Activity - Give the data again, word for word.
═══
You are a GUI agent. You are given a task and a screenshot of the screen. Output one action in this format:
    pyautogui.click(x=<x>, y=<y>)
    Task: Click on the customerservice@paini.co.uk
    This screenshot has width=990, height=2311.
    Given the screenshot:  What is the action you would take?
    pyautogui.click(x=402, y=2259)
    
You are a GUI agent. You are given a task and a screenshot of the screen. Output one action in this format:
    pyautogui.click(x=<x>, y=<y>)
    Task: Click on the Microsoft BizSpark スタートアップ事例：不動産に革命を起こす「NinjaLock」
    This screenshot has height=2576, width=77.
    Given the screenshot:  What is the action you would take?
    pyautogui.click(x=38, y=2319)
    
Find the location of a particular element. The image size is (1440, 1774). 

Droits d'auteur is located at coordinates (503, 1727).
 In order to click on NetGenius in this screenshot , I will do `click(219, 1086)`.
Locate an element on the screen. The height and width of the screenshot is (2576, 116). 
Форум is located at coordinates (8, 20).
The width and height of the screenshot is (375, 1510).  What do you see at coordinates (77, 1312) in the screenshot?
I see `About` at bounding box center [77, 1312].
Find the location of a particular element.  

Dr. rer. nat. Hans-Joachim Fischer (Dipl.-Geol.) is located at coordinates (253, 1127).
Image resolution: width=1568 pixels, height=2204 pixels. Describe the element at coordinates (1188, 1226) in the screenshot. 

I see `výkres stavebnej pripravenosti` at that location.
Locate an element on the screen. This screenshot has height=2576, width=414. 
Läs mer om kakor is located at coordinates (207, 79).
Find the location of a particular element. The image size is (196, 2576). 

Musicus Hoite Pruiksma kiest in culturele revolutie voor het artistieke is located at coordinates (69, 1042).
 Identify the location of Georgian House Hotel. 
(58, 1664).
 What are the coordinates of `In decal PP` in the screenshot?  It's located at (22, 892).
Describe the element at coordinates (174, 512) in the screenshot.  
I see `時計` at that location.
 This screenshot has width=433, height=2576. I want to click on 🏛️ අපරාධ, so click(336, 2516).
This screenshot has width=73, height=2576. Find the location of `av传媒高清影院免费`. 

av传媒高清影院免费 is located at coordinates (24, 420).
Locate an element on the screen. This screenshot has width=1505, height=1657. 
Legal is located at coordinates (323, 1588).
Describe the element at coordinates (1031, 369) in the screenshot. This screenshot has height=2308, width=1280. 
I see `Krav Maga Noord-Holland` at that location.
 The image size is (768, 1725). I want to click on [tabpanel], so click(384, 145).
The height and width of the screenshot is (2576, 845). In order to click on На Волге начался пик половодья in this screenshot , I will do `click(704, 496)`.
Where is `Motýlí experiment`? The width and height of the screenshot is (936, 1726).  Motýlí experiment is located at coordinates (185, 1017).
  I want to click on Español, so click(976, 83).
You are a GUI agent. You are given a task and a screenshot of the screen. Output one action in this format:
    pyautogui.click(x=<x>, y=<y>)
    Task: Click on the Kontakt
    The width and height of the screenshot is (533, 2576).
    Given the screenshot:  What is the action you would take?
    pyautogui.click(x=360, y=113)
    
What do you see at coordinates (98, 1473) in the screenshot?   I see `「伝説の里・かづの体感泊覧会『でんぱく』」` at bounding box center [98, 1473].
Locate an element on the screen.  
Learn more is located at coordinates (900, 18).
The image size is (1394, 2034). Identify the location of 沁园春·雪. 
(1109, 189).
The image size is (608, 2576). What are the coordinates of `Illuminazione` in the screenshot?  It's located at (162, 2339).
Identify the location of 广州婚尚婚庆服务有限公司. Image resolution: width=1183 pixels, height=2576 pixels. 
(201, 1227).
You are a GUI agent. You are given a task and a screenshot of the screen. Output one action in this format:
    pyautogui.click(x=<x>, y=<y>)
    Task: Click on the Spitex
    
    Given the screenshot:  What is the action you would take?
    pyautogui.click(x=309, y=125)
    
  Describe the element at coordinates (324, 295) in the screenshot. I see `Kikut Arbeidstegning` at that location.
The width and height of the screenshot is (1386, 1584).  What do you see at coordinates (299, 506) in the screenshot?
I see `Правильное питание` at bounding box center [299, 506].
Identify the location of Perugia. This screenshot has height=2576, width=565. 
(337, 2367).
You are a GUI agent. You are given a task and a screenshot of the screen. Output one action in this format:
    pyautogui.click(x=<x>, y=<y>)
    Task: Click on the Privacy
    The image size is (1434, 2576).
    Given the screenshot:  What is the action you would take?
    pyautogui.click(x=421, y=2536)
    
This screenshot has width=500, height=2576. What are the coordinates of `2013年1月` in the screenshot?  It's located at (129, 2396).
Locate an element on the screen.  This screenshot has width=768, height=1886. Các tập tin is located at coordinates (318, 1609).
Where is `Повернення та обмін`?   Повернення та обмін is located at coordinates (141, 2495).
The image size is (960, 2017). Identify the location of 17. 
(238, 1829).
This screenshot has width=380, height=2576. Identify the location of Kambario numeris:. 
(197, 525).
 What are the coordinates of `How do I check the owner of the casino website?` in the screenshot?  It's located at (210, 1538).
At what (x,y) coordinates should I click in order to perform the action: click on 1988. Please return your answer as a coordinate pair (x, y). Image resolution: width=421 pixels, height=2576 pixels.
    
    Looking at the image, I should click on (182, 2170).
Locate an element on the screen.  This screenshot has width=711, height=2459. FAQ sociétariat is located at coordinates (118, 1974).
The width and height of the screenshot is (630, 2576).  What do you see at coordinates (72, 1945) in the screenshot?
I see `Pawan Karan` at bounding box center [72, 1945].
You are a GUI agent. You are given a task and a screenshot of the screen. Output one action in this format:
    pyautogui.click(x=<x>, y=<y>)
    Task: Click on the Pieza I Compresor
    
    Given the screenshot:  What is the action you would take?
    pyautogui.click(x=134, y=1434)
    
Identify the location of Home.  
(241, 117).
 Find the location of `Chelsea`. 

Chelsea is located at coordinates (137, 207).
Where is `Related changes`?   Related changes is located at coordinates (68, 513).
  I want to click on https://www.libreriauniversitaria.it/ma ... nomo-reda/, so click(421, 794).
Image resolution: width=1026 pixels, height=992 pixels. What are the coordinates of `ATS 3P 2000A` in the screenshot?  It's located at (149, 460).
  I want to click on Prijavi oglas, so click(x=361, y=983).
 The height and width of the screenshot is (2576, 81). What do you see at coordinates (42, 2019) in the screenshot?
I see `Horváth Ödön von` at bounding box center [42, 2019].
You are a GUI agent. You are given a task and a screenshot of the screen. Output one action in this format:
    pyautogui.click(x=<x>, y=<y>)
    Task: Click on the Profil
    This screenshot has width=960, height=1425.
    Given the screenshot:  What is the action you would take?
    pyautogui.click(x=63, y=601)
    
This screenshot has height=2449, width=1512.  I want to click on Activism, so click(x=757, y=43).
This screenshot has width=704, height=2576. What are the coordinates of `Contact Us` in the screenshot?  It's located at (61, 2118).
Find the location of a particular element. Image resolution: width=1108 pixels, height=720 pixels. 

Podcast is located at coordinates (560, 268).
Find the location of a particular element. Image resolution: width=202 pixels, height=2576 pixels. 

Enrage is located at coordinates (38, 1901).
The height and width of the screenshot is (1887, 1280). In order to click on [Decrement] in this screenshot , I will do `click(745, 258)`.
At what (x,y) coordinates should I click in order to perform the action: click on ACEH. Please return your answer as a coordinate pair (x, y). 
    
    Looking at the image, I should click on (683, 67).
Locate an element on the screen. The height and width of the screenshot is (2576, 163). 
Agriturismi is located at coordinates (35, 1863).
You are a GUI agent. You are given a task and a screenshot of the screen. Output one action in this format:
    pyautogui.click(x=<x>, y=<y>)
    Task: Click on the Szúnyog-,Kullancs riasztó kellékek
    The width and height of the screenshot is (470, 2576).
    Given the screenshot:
═══
Answer -
You are a GUI agent. You are given a task and a screenshot of the screen. Output one action in this format:
    pyautogui.click(x=<x>, y=<y>)
    Task: Click on the customerservice@paini.co.uk
    This screenshot has width=990, height=2311.
    Given the screenshot:  What is the action you would take?
    pyautogui.click(x=402, y=2259)
    
You are a GUI agent. You are given a task and a screenshot of the screen. Output one action in this format:
    pyautogui.click(x=<x>, y=<y>)
    Task: Click on the Microsoft BizSpark スタートアップ事例：不動産に革命を起こす「NinjaLock」
    This screenshot has height=2576, width=77.
    Given the screenshot:  What is the action you would take?
    pyautogui.click(x=38, y=2319)
    
Find the location of a particular element. The image size is (1440, 1774). 

Droits d'auteur is located at coordinates (503, 1727).
 In order to click on NetGenius in this screenshot , I will do `click(219, 1086)`.
Locate an element on the screen. The height and width of the screenshot is (2576, 116). 
Форум is located at coordinates (8, 20).
The width and height of the screenshot is (375, 1510).  What do you see at coordinates (77, 1312) in the screenshot?
I see `About` at bounding box center [77, 1312].
Find the location of a particular element.  

Dr. rer. nat. Hans-Joachim Fischer (Dipl.-Geol.) is located at coordinates (253, 1127).
Image resolution: width=1568 pixels, height=2204 pixels. Describe the element at coordinates (1188, 1226) in the screenshot. 

I see `výkres stavebnej pripravenosti` at that location.
Locate an element on the screen. This screenshot has height=2576, width=414. 
Läs mer om kakor is located at coordinates (207, 79).
Find the location of a particular element. The image size is (196, 2576). 

Musicus Hoite Pruiksma kiest in culturele revolutie voor het artistieke is located at coordinates (69, 1042).
 Identify the location of Georgian House Hotel. 
(58, 1664).
 What are the coordinates of `In decal PP` in the screenshot?  It's located at (22, 892).
Describe the element at coordinates (174, 512) in the screenshot.  
I see `時計` at that location.
 This screenshot has width=433, height=2576. I want to click on 🏛️ අපරාධ, so click(336, 2516).
This screenshot has width=73, height=2576. Find the location of `av传媒高清影院免费`. 

av传媒高清影院免费 is located at coordinates (24, 420).
Locate an element on the screen. This screenshot has width=1505, height=1657. 
Legal is located at coordinates (323, 1588).
Describe the element at coordinates (1031, 369) in the screenshot. This screenshot has height=2308, width=1280. 
I see `Krav Maga Noord-Holland` at that location.
 The image size is (768, 1725). I want to click on [tabpanel], so click(384, 145).
The height and width of the screenshot is (2576, 845). In order to click on На Волге начался пик половодья in this screenshot , I will do `click(704, 496)`.
Where is `Motýlí experiment`? The width and height of the screenshot is (936, 1726).  Motýlí experiment is located at coordinates (185, 1017).
  I want to click on Español, so click(976, 83).
You are a GUI agent. You are given a task and a screenshot of the screen. Output one action in this format:
    pyautogui.click(x=<x>, y=<y>)
    Task: Click on the Kontakt
    The width and height of the screenshot is (533, 2576).
    Given the screenshot:  What is the action you would take?
    pyautogui.click(x=360, y=113)
    
What do you see at coordinates (98, 1473) in the screenshot?   I see `「伝説の里・かづの体感泊覧会『でんぱく』」` at bounding box center [98, 1473].
Locate an element on the screen.  
Learn more is located at coordinates (900, 18).
The image size is (1394, 2034). Identify the location of 沁园春·雪. 
(1109, 189).
The image size is (608, 2576). What are the coordinates of `Illuminazione` in the screenshot?  It's located at (162, 2339).
Identify the location of 广州婚尚婚庆服务有限公司. Image resolution: width=1183 pixels, height=2576 pixels. 
(201, 1227).
You are a GUI agent. You are given a task and a screenshot of the screen. Output one action in this format:
    pyautogui.click(x=<x>, y=<y>)
    Task: Click on the Spitex
    
    Given the screenshot:  What is the action you would take?
    pyautogui.click(x=309, y=125)
    
  Describe the element at coordinates (324, 295) in the screenshot. I see `Kikut Arbeidstegning` at that location.
The width and height of the screenshot is (1386, 1584).  What do you see at coordinates (299, 506) in the screenshot?
I see `Правильное питание` at bounding box center [299, 506].
Identify the location of Perugia. This screenshot has height=2576, width=565. 
(337, 2367).
You are a GUI agent. You are given a task and a screenshot of the screen. Output one action in this format:
    pyautogui.click(x=<x>, y=<y>)
    Task: Click on the Privacy
    The image size is (1434, 2576).
    Given the screenshot:  What is the action you would take?
    pyautogui.click(x=421, y=2536)
    
This screenshot has width=500, height=2576. What are the coordinates of `2013年1月` in the screenshot?  It's located at (129, 2396).
Locate an element on the screen.  This screenshot has width=768, height=1886. Các tập tin is located at coordinates (318, 1609).
Where is `Повернення та обмін`?   Повернення та обмін is located at coordinates (141, 2495).
The image size is (960, 2017). Identify the location of 17. 
(238, 1829).
This screenshot has width=380, height=2576. Identify the location of Kambario numeris:. 
(197, 525).
 What are the coordinates of `How do I check the owner of the casino website?` in the screenshot?  It's located at (210, 1538).
At what (x,y) coordinates should I click in order to perform the action: click on 1988. Please return your answer as a coordinate pair (x, y). Image resolution: width=421 pixels, height=2576 pixels.
    
    Looking at the image, I should click on (182, 2170).
Locate an element on the screen.  This screenshot has width=711, height=2459. FAQ sociétariat is located at coordinates (118, 1974).
The width and height of the screenshot is (630, 2576).  What do you see at coordinates (72, 1945) in the screenshot?
I see `Pawan Karan` at bounding box center [72, 1945].
You are a GUI agent. You are given a task and a screenshot of the screen. Output one action in this format:
    pyautogui.click(x=<x>, y=<y>)
    Task: Click on the Pieza I Compresor
    
    Given the screenshot:  What is the action you would take?
    pyautogui.click(x=134, y=1434)
    
Identify the location of Home.  
(241, 117).
 Find the location of `Chelsea`. 

Chelsea is located at coordinates (137, 207).
Where is `Related changes`?   Related changes is located at coordinates (68, 513).
  I want to click on https://www.libreriauniversitaria.it/ma ... nomo-reda/, so click(421, 794).
Image resolution: width=1026 pixels, height=992 pixels. What are the coordinates of `ATS 3P 2000A` in the screenshot?  It's located at (149, 460).
  I want to click on Prijavi oglas, so click(x=361, y=983).
 The height and width of the screenshot is (2576, 81). What do you see at coordinates (42, 2019) in the screenshot?
I see `Horváth Ödön von` at bounding box center [42, 2019].
You are a GUI agent. You are given a task and a screenshot of the screen. Output one action in this format:
    pyautogui.click(x=<x>, y=<y>)
    Task: Click on the Profil
    This screenshot has width=960, height=1425.
    Given the screenshot:  What is the action you would take?
    pyautogui.click(x=63, y=601)
    
This screenshot has height=2449, width=1512.  I want to click on Activism, so click(x=757, y=43).
This screenshot has width=704, height=2576. What are the coordinates of `Contact Us` in the screenshot?  It's located at (61, 2118).
Find the location of a particular element. Image resolution: width=1108 pixels, height=720 pixels. 

Podcast is located at coordinates (560, 268).
Find the location of a particular element. Image resolution: width=202 pixels, height=2576 pixels. 

Enrage is located at coordinates (38, 1901).
The height and width of the screenshot is (1887, 1280). In order to click on [Decrement] in this screenshot , I will do `click(745, 258)`.
At what (x,y) coordinates should I click in order to perform the action: click on ACEH. Please return your answer as a coordinate pair (x, y). 
    
    Looking at the image, I should click on (683, 67).
Locate an element on the screen. The height and width of the screenshot is (2576, 163). 
Agriturismi is located at coordinates (35, 1863).
You are a GUI agent. You are given a task and a screenshot of the screen. Output one action in this format:
    pyautogui.click(x=<x>, y=<y>)
    Task: Click on the Szúnyog-,Kullancs riasztó kellékek
    The width and height of the screenshot is (470, 2576).
    Given the screenshot:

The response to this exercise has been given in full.